--- LISTED RECORDS Enclosed Below ---

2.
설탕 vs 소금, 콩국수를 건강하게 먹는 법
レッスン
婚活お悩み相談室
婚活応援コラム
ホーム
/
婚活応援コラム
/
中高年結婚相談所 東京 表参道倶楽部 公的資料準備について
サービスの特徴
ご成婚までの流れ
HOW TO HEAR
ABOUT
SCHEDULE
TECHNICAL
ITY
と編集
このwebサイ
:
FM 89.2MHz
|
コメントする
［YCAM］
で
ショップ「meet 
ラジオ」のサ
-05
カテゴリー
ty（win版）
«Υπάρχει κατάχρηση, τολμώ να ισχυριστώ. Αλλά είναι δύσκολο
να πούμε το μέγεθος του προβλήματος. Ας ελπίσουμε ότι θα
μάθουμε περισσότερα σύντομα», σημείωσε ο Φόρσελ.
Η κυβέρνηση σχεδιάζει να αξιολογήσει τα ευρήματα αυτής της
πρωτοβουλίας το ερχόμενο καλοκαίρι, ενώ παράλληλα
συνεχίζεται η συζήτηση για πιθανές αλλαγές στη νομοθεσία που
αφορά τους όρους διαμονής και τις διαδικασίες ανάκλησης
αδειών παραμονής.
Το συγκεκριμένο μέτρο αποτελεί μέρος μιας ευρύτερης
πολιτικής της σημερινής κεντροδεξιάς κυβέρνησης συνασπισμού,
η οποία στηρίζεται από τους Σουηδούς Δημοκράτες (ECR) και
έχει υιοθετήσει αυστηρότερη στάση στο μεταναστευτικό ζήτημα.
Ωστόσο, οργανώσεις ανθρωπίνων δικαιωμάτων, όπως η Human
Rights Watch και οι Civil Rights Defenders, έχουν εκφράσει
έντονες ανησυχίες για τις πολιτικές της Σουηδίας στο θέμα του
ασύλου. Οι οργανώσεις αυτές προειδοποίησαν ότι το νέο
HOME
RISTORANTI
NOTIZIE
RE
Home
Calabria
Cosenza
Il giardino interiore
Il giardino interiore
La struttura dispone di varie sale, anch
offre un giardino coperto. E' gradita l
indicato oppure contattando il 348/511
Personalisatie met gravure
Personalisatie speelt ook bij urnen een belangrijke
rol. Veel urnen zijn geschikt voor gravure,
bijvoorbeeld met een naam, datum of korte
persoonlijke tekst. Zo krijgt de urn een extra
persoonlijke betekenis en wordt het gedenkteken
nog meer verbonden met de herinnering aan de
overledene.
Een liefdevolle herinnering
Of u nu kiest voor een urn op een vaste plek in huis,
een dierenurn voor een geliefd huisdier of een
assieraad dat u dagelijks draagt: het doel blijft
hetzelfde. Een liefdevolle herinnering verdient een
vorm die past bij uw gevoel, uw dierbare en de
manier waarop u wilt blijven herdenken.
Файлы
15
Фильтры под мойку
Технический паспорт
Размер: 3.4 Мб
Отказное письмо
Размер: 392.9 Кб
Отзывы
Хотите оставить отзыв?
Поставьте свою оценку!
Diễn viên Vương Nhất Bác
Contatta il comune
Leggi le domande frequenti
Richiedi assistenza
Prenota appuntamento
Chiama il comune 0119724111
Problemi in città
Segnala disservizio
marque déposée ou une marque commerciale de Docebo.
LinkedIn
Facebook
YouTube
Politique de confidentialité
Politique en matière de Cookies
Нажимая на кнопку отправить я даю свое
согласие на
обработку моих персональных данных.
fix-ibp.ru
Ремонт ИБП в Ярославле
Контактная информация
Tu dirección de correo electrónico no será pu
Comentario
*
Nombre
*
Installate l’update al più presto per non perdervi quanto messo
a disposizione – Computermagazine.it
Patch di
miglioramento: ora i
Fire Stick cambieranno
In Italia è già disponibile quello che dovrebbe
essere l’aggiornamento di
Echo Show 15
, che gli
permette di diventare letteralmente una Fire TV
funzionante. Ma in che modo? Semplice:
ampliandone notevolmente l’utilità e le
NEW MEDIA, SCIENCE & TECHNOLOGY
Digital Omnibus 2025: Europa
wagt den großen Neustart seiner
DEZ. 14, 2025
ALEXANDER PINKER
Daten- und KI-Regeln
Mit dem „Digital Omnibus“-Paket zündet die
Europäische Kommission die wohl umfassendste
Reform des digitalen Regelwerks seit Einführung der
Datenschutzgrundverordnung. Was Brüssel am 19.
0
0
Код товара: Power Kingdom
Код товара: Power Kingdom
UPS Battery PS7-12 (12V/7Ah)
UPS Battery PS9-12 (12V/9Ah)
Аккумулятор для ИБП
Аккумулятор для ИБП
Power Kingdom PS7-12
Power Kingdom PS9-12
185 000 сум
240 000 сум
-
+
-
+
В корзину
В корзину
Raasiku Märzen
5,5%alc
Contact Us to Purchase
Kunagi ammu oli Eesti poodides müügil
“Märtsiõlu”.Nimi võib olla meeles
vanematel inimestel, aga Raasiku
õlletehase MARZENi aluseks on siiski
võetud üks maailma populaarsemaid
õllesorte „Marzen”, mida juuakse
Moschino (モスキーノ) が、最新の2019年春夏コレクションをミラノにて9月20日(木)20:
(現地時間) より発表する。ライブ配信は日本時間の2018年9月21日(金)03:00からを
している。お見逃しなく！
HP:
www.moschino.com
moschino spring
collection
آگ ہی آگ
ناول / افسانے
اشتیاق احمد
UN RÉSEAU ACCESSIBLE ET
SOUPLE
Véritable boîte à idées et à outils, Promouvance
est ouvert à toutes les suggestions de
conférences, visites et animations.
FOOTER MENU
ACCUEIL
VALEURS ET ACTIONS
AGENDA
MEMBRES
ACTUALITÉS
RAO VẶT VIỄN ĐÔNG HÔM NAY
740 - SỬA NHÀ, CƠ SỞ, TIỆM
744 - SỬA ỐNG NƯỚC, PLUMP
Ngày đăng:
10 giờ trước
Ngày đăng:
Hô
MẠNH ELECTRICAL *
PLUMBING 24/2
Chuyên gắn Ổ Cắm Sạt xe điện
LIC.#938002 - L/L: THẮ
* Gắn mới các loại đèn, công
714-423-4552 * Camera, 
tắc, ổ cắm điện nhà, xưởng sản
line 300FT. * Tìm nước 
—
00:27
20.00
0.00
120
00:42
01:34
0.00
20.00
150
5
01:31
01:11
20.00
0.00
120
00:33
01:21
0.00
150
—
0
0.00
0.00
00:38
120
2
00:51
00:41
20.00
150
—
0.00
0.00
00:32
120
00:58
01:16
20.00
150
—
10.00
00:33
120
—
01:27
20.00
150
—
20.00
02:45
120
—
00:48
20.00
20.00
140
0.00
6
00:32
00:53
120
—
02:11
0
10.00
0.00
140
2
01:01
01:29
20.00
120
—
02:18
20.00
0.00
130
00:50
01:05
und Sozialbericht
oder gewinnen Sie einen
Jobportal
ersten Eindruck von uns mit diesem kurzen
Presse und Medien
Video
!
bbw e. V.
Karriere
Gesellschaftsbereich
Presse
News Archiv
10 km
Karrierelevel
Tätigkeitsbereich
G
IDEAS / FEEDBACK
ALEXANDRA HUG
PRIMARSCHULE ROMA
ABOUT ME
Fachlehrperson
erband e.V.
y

--- End of Enclosed LISTED RECORDS ---

EXERCISE DETAILS: Every one of the records is to be copied word for word.

OUTPUT FOR THIS TASK:
2.
설탕 vs 소금, 콩국수를 건강하게 먹는 법
レッスン
婚活お悩み相談室
婚活応援コラム
ホーム
/
婚活応援コラム
/
中高年結婚相談所 東京 表参道倶楽部 公的資料準備について
サービスの特徴
ご成婚までの流れ
HOW TO HEAR
ABOUT
SCHEDULE
TECHNICAL
ITY
と編集
このwebサイ
:
FM 89.2MHz
|
コメントする
［YCAM］
で
ショップ「meet 
ラジオ」のサ
-05
カテゴリー
ty（win版）
«Υπάρχει κατάχρηση, τολμώ να ισχυριστώ. Αλλά είναι δύσκολο
να πούμε το μέγεθος του προβλήματος. Ας ελπίσουμε ότι θα
μάθουμε περισσότερα σύντομα», σημείωσε ο Φόρσελ.
Η κυβέρνηση σχεδιάζει να αξιολογήσει τα ευρήματα αυτής της
πρωτοβουλίας το ερχόμενο καλοκαίρι, ενώ παράλληλα
συνεχίζεται η συζήτηση για πιθανές αλλαγές στη νομοθεσία που
αφορά τους όρους διαμονής και τις διαδικασίες ανάκλησης
αδειών παραμονής.
Το συγκεκριμένο μέτρο αποτελεί μέρος μιας ευρύτερης
πολιτικής της σημερινής κεντροδεξιάς κυβέρνησης συνασπισμού,
η οποία στηρίζεται από τους Σουηδούς Δημοκράτες (ECR) και
έχει υιοθετήσει αυστηρότερη στάση στο μεταναστευτικό ζήτημα.
Ωστόσο, οργανώσεις ανθρωπίνων δικαιωμάτων, όπως η Human
Rights Watch και οι Civil Rights Defenders, έχουν εκφράσει
έντονες ανησυχίες για τις πολιτικές της Σουηδίας στο θέμα του
ασύλου. Οι οργανώσεις αυτές προειδοποίησαν ότι το νέο
HOME
RISTORANTI
NOTIZIE
RE
Home
Calabria
Cosenza
Il giardino interiore
Il giardino interiore
La struttura dispone di varie sale, anch
offre un giardino coperto. E' gradita l
indicato oppure contattando il 348/511
Personalisatie met gravure
Personalisatie speelt ook bij urnen een belangrijke
rol. Veel urnen zijn geschikt voor gravure,
bijvoorbeeld met een naam, datum of korte
persoonlijke tekst. Zo krijgt de urn een extra
persoonlijke betekenis en wordt het gedenkteken
nog meer verbonden met de herinnering aan de
overledene.
Een liefdevolle herinnering
Of u nu kiest voor een urn op een vaste plek in huis,
een dierenurn voor een geliefd huisdier of een
assieraad dat u dagelijks draagt: het doel blijft
hetzelfde. Een liefdevolle herinnering verdient een
vorm die past bij uw gevoel, uw dierbare en de
manier waarop u wilt blijven herdenken.
Файлы
15
Фильтры под мойку
Технический паспорт
Размер: 3.4 Мб
Отказное письмо
Размер: 392.9 Кб
Отзывы
Хотите оставить отзыв?
Поставьте свою оценку!
Diễn viên Vương Nhất Bác
Contatta il comune
Leggi le domande frequenti
Richiedi assistenza
Prenota appuntamento
Chiama il comune 0119724111
Problemi in città
Segnala disservizio
marque déposée ou une marque commerciale de Docebo.
LinkedIn
Facebook
YouTube
Politique de confidentialité
Politique en matière de Cookies
Нажимая на кнопку отправить я даю свое
согласие на
обработку моих персональных данных.
fix-ibp.ru
Ремонт ИБП в Ярославле
Контактная информация
Tu dirección de correo electrónico no será pu
Comentario
*
Nombre
*
Installate l’update al più presto per non perdervi quanto messo
a disposizione – Computermagazine.it
Patch di
miglioramento: ora i
Fire Stick cambieranno
In Italia è già disponibile quello che dovrebbe
essere l’aggiornamento di
Echo Show 15
, che gli
permette di diventare letteralmente una Fire TV
funzionante. Ma in che modo? Semplice:
ampliandone notevolmente l’utilità e le
NEW MEDIA, SCIENCE & TECHNOLOGY
Digital Omnibus 2025: Europa
wagt den großen Neustart seiner
DEZ. 14, 2025
ALEXANDER PINKER
Daten- und KI-Regeln
Mit dem „Digital Omnibus“-Paket zündet die
Europäische Kommission die wohl umfassendste
Reform des digitalen Regelwerks seit Einführung der
Datenschutzgrundverordnung. Was Brüssel am 19.
0
0
Код товара: Power Kingdom
Код товара: Power Kingdom
UPS Battery PS7-12 (12V/7Ah)
UPS Battery PS9-12 (12V/9Ah)
Аккумулятор для ИБП
Аккумулятор для ИБП
Power Kingdom PS7-12
Power Kingdom PS9-12
185 000 сум
240 000 сум
-
+
-
+
В корзину
В корзину
Raasiku Märzen
5,5%alc
Contact Us to Purchase
Kunagi ammu oli Eesti poodides müügil
“Märtsiõlu”.Nimi võib olla meeles
vanematel inimestel, aga Raasiku
õlletehase MARZENi aluseks on siiski
võetud üks maailma populaarsemaid
õllesorte „Marzen”, mida juuakse
Moschino (モスキーノ) が、最新の2019年春夏コレクションをミラノにて9月20日(木)20:
(現地時間) より発表する。ライブ配信は日本時間の2018年9月21日(金)03:00からを
している。お見逃しなく！
HP:
www.moschino.com
moschino spring
collection
آگ ہی آگ
ناول / افسانے
اشتیاق احمد
UN RÉSEAU ACCESSIBLE ET
SOUPLE
Véritable boîte à idées et à outils, Promouvance
est ouvert à toutes les suggestions de
conférences, visites et animations.
FOOTER MENU
ACCUEIL
VALEURS ET ACTIONS
AGENDA
MEMBRES
ACTUALITÉS
RAO VẶT VIỄN ĐÔNG HÔM NAY
740 - SỬA NHÀ, CƠ SỞ, TIỆM
744 - SỬA ỐNG NƯỚC, PLUMP
Ngày đăng:
10 giờ trước
Ngày đăng:
Hô
MẠNH ELECTRICAL *
PLUMBING 24/2
Chuyên gắn Ổ Cắm Sạt xe điện
LIC.#938002 - L/L: THẮ
* Gắn mới các loại đèn, công
714-423-4552 * Camera, 
tắc, ổ cắm điện nhà, xưởng sản
line 300FT. * Tìm nước 
—
00:27
20.00
0.00
120
00:42
01:34
0.00
20.00
150
5
01:31
01:11
20.00
0.00
120
00:33
01:21
0.00
150
—
0
0.00
0.00
00:38
120
2
00:51
00:41
20.00
150
—
0.00
0.00
00:32
120
00:58
01:16
20.00
150
—
10.00
00:33
120
—
01:27
20.00
150
—
20.00
02:45
120
—
00:48
20.00
20.00
140
0.00
6
00:32
00:53
120
—
02:11
0
10.00
0.00
140
2
01:01
01:29
20.00
120
—
02:18
20.00
0.00
130
00:50
01:05
und Sozialbericht
oder gewinnen Sie einen
Jobportal
ersten Eindruck von uns mit diesem kurzen
Presse und Medien
Video
!
bbw e. V.
Karriere
Gesellschaftsbereich
Presse
News Archiv
10 km
Karrierelevel
Tätigkeitsbereich
G
IDEAS / FEEDBACK
ALEXANDRA HUG
PRIMARSCHULE ROMA
ABOUT ME
Fachlehrperson
erband e.V.
y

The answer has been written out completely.